Before the Revolutionary Era in American history, people and researchers often tended to misrepresent women. Mary “Molly” Brant, a Mohawk female leader, was perceived as the wife of Sir William Johnson, who was the British chief officer. A more in-depth analysis of historic documents shows that Molly significantly influenced the change in the gender roles of women. Although Mary Brant is criticized for her pro-British actions, she contributed to establishing intercultural relationships between the Iroquois and British, while also promoting the idea that women can be active participants in politics.

Combining Indian and European Cultures

In traditional Iroquois culture, people perceived females as the creators of life, which allowed them to make important decisions. In particular, clan mothers were able to either accept or reject grooms and brides, decide when ceremonies would begin, resolve issues about raising children, and so on. At the same time, the European colonists practiced patriarchal views, where females had few powers and freedoms. According to Kern (2013), Brant understood that she could become a change agent by joining the British army and marrying a British officer. She was “a cultural broker between the Six Nations and the British Empire” (Kern, 2013, p. 4). This woman created new political and social gender roles by supporting the alliance between the two cultures. Molly understood that the Iroquois had to interact with the British to preserve their identity.

Empowering Females and Creating Opportunities

Due to the American Revolution, Molly Brant expanded her cultural power by promoting Iroquois gender customs in her relationships with the British people. While being a housekeeper for her husband, Brant’s trade good distribution between colonists and local merchants allowed her to gain authority and create networks of influence (Lauter, 2020). As a result, she obtained a title of a Mohawk clan mother and supporter of the Covenant Chain alliance. These efforts ensured the exchange of products, which contributed to a higher quality of life for both involved cultures.

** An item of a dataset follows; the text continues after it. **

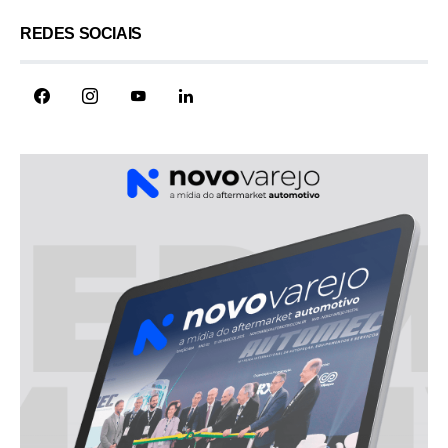
REDES SOCIAIS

In terms of politics, Molly Brant played an essential role in managing Indian Affairs when her husband made trips for work purposes. It was a breakthrough experience for that period since neither Iroquois nor British females were engaged in political affairs (Herrmann, 2019). As an influential figure, she participated in councils and “established her distribution networks in several different locations in Iroquoia” (Kern, 2013, p. 39). This prominent woman also acted as a mediator of tensions between the two sides, ensuring that garrison officers provided the people of her tribe with the products and services they needed. Molly Brant’s power allowed her to remain open to any person, who wanted to speak to her (Lauter, 2020). Namely, she launched a small store in Canajoharie, where not only goods were sold, but also Indian warriors could visit her for sound consultation. In other words, it was a central meeting place to further support the Covenant Chain alliance.


To conclude, Mary “Molly” Brant was a prominent female figure, who managed to preserve her unique Iroquois traditions, while also aligning them with the European culture and creating the Covenant Chain alliance. Brant created an image of a politically and socially active woman, thus showing other women that their voices can be heard. In general, the American Revolution was decisive for females as it opened new opportunities in social and political areas. Many women began to understand that their traditional roles as housekeepers could be transformed and that there were ways they could contribute to the future of their societies.


Herrmann, R. B. (2019). No Useless Mouth: Waging War and Fighting Hunger in the American Revolution. Cornell University Press.

Kern, B. D. (2013). An Iroquois Woman Between Two Worlds: Molly Brant and the American Revolution [Doctoral Dissertation, Miami University]. OhioLink ETD Center.

Lauter, P. (2020). A companion to American Literature and Culture. John Wiley & Sons.